8.  “I am a thespian at heart, and it used to be a dream of mine. Part me wants that dream back.  However, I do have an affinity for dramatic accessories. I love hats, and I wear a lot of rings and necklaces. On occasion I wear a monocle and carry a walking stick. One of my canes is also a sword.” – I don’t know what can be said about this… it is just so good.  In his picture he’s wearing a monocle attached to his earring and his goatee is tied with a bow.  Although I am vehemently opposed to male accessorizing, I just might have to meet this guy.


6 Responses to “Suitors of the Week 9”

  1. reocochran March 16, 2013 at 12:26 am #

    Oh my goodness, I put in one of my blogs (for my experiences of looking at men over fifty) that there were men leaning over a motorcycle where you could not see their big bellies due to the angle of the shot. Another attempt was to hold a grandchild in front of their body and one man stood in what seemed like a very tall arch and he looked like he almost reached the ceiling. Alas, he was short and the arch was short, too. Funny examples you gave! Love your blog!

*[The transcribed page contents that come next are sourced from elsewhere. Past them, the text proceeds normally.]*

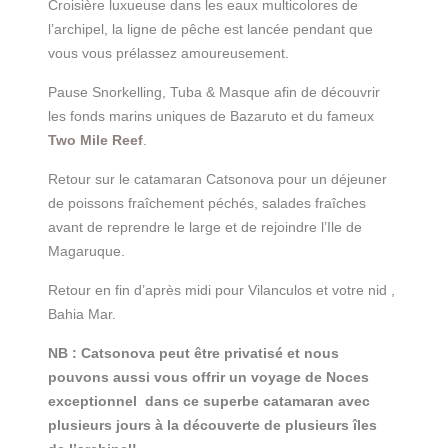
Croisière luxueuse dans les eaux multicolores de
l’archipel, la ligne de pêche est lancée pendant que
vous vous prélassez amoureusement.
Pause Snorkelling, Tuba & Masque afin de découvrir
les fonds marins uniques de Bazaruto et du fameux
Two Mile Reef
.
Retour sur le catamaran Catsonova pour un déjeuner
de poissons fraîchement péchés, salades fraîches
avant de reprendre le large et de rejoindre l’Ile de
Magaruque.
Retour en fin d’après midi pour Vilanculos et votre nid ,
Bahia Mar.
NB : Catsonova peut être privatisé et nous
pouvons aussi vous offrir un voyage de Noces
exceptionnel dans ce superbe catamaran avec
plusieurs jours à la découverte de plusieurs îles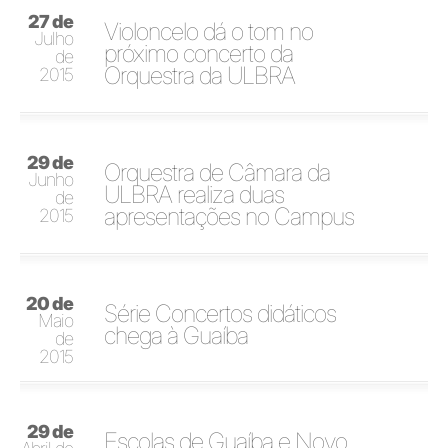
27 de
Violoncelo dá o tom no
Julho
próximo concerto da
de
Orquestra da ULBRA
2015
29 de
Orquestra de Câmara da
Junho
ULBRA realiza duas
de
apresentações no Campus
2015
20 de
Série Concertos didáticos
Maio
chega à Guaíba
de
2015
29 de
Escolas de Guaíba e Novo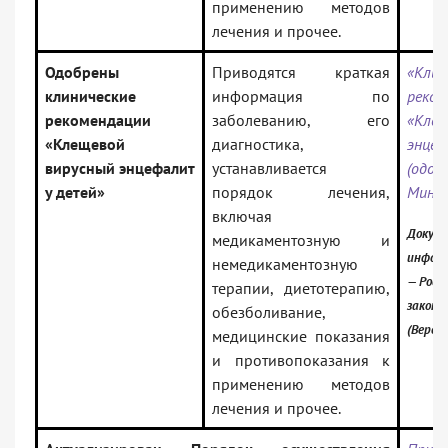
применению методов
лечения и прочее.
Одобрены
Приводятся краткая
«Клин
клинические
информация по
реком
рекомендации
заболеванию, его
«Клещ
«Клещевой
диагностика,
энцеф
вирусный энцефалит
устанавливается
(одоб
у детей»
порядок лечения,
Минзд
включая
Докуме
медикаментозную и
информ
немедикаментозную
— Росс
терапии, диетотерапию,
законо
обезболивание,
(Верси
медицинские показания
и противопоказания к
применению методов
лечения и прочее.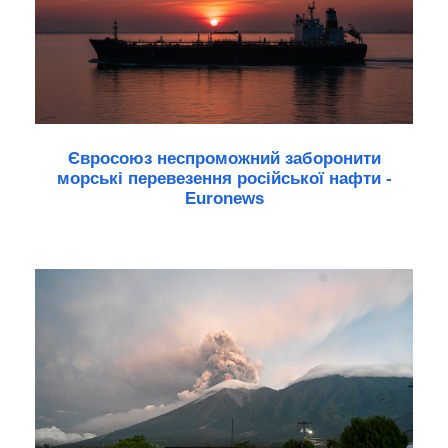
Євросоюз неспроможний заборонити
морські перевезення російської нафти -
Euronews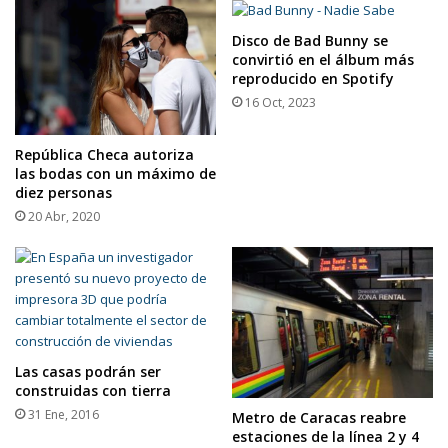
Disco de Bad Bunny se
convirtió en el álbum más
reproducido en Spotify
16 Oct, 2023
República Checa autoriza
las bodas con un máximo de
diez personas
20 Abr, 2020
Las casas podrán ser
construidas con tierra
31 Ene, 2016
Metro de Caracas reabre
estaciones de la línea 2 y 4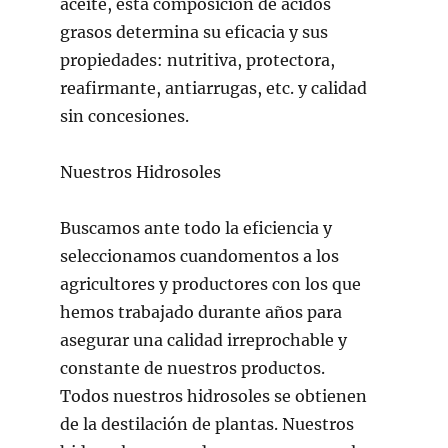
aceite, esta composición de ácidos
grasos determina su eficacia y sus
propiedades: nutritiva, protectora,
reafirmante, antiarrugas, etc. y calidad
sin concesiones.
Nuestros Hidrosoles
Buscamos ante todo la eficiencia y
seleccionamos cuandomentos a los
agricultores y productores con los que
hemos trabajado durante años para
asegurar una calidad irreprochable y
constante de nuestros productos.
Todos nuestros hidrosoles se obtienen
de la destilación de plantas. Nuestros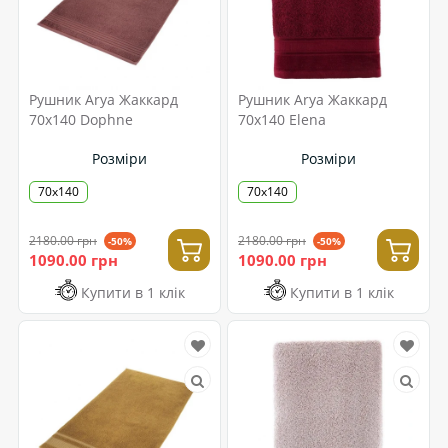
Рушник Arya Жаккард
Рушник Arya Жаккард
70x140 Dophne
70x140 Elena
Розміри
Розміри
70x140
70x140
2180.00 грн
2180.00 грн
-50%
-50%
1090.00 грн
1090.00 грн
Купити в 1 клік
Купити в 1 клік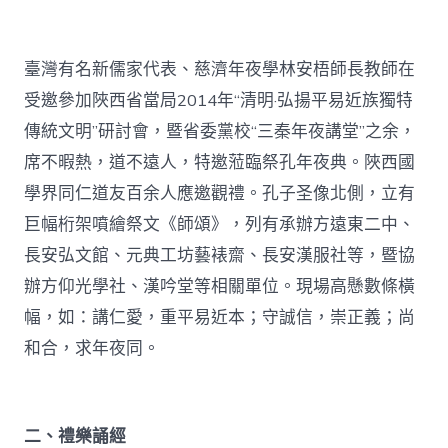
臺灣有名新儒家代表、慈濟年夜學林安梧師長教師在
受邀參加陜西省當局2014年“清明·弘揚平易近族獨特
傳統文明”研討會，暨省委黨校“三秦年夜講堂”之余，
席不暇熱，道不遠人，特邀蒞臨祭孔年夜典。陜西國
學界同仁道友百余人應邀觀禮。孔子圣像北側，立有
巨幅桁架噴繪祭文《師頌》，列有承辦方遠東二中、
長安弘文館、元典工坊藝裱齋、長安漢服社等，暨協
辦方仰光學社、漢吟堂等相關單位。現場高懸數條橫
幅，如：講仁愛，重平易近本；守誠信，崇正義；尚
和合，求年夜同。
二、禮樂誦經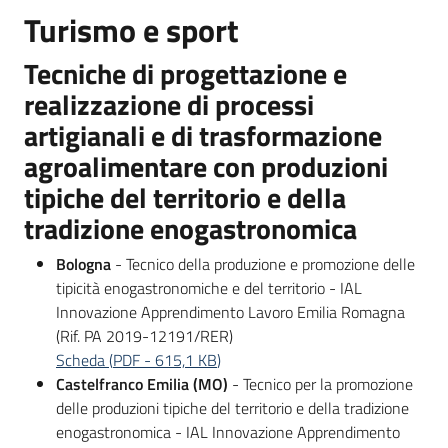
Turismo e sport
Tecniche di progettazione e
realizzazione di processi
artigianali e di trasformazione
agroalimentare con produzioni
tipiche del territorio e della
tradizione enogastronomica
Bologna
- Tecnico della produzione e promozione delle
tipicità enogastronomiche e del territorio - IAL
Innovazione Apprendimento Lavoro Emilia Romagna
(Rif. PA 2019-12191/RER)
Scheda
(
PDF
-
615,1 KB
)
Castelfranco Emilia (MO)
- Tecnico per la promozione
delle produzioni tipiche del territorio e della tradizione
enogastronomica - IAL Innovazione Apprendimento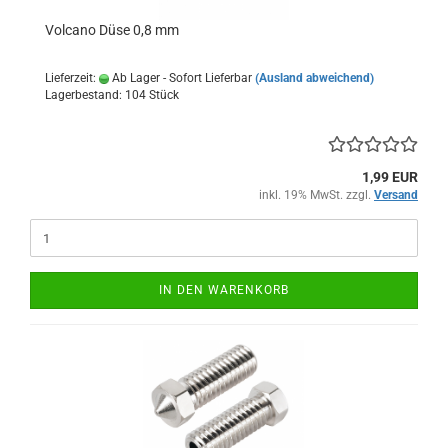
Volcano Düse 0,8 mm
Lieferzeit:
Ab Lager - Sofort Lieferbar
(Ausland abweichend)
Lagerbestand: 104 Stück
1,99 EUR
inkl. 19% MwSt. zzgl.
Versand
IN DEN WARENKORB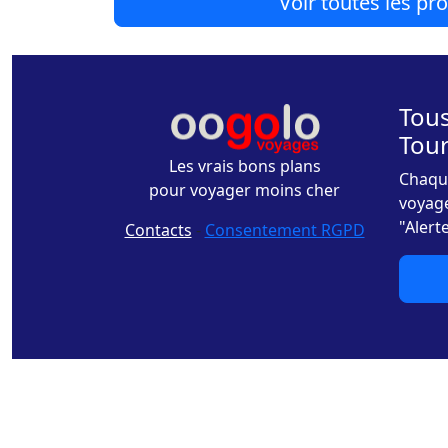
Voir toutes les p
Tous
Tou
Les vrais bons plans
Chaque
pour voyager moins cher
voyage
"Alert
Contacts
-
Consentement RGPD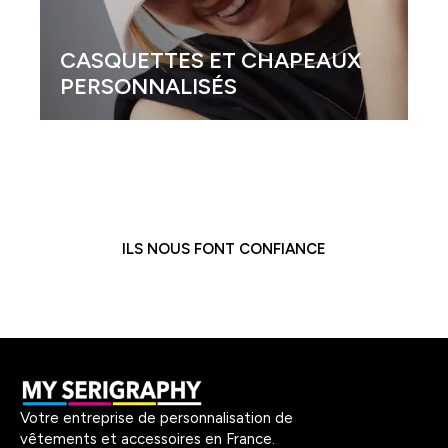
ASQUETTES ET CHAPEAUX
ERSONNALISÉS
GOBELE
ILS NOUS FONT CONFIANCE
Votre entreprise de personnalisation de
vêtements et accessoires en France.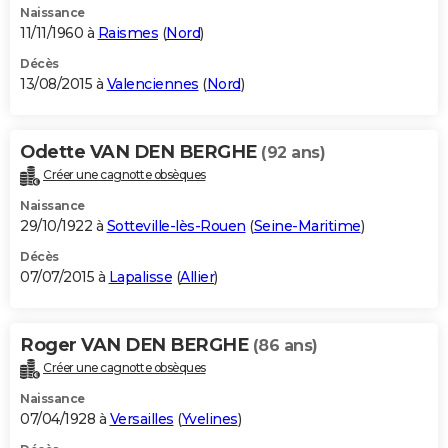
Naissance
11/11/1960 à
Raismes
(
Nord
)
Décès
13/08/2015 à
Valenciennes
(
Nord
)
Odette VAN DEN BERGHE
(92 ans)
Créer une cagnotte obsèques
Naissance
29/10/1922 à
Sotteville-lès-Rouen
(
Seine-Maritime
)
Décès
07/07/2015 à
Lapalisse
(
Allier
)
Roger VAN DEN BERGHE
(86 ans)
Créer une cagnotte obsèques
Naissance
07/04/1928 à
Versailles
(
Yvelines
)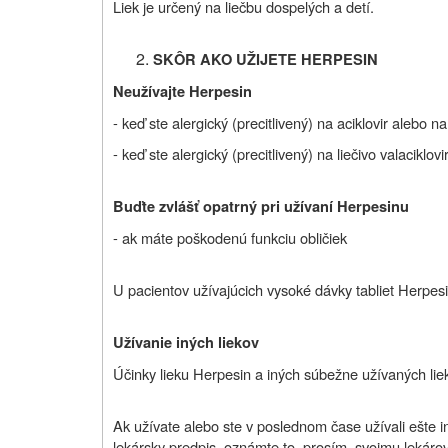
Liek je určený na liečbu dospelých a detí.
SKÔR AKO UŽIJETE
HERPESIN
Neužívajte Herpesin
- keď ste alergický (precitlivený) na aciklovir alebo 
-
keď ste alergický (precitlivený) na liečivo valaciklovi
Buďte zvlášť opatrný pri užívaní Herpesinu
- ak máte poškodenú funkciu obličiek
U pacientov užívajúcich vysoké dávky tabliet Herpes
Užívanie iných liekov
Účinky lieku Herpesin a iných súbežne užívaných li
Ak užívate alebo ste v poslednom čase užívali ešte iné
lekársky predpis, oznámte to, prosím, svojmu lekárovi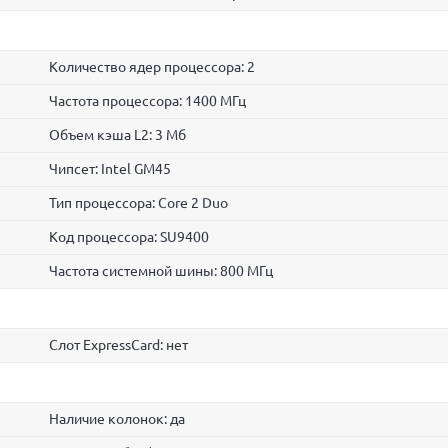
Количество ядер процессора: 2
Частота процессора: 1400 МГц
Объем кэша L2: 3 Мб
Чипсет: Intel GM45
Тип процессора: Core 2 Duo
Код процессора: SU9400
Частота системной шины: 800 МГц
Слот ExpressCard: нет
Наличие колонок: да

    • WhatsInTheBoxBlog March 17, 2013 at 8:53 am #

      That sounds hilarious! I’m sure you have a whole slew of observations about the tricks that older gentlemen have up their sleeves on dating websites. I love the guy who manipulated the angle to make himself and the arch look tall. I will definitely have to check out that post!

  2. mollytopia March 17, 2013 at 5:33 pm #

    Love love love – genius post! So glad I’m not dating on the crazy interwebs, but you make it insanely interesting and hilarious – champion! Can’t wait to read more. Do it.

  3. mysecretsinglebehavior March 22, 2013 at 2:10 pm #

    I remember seeing a guy whose profile name was HSV-2 without a face shot on OK. Umm…wtf???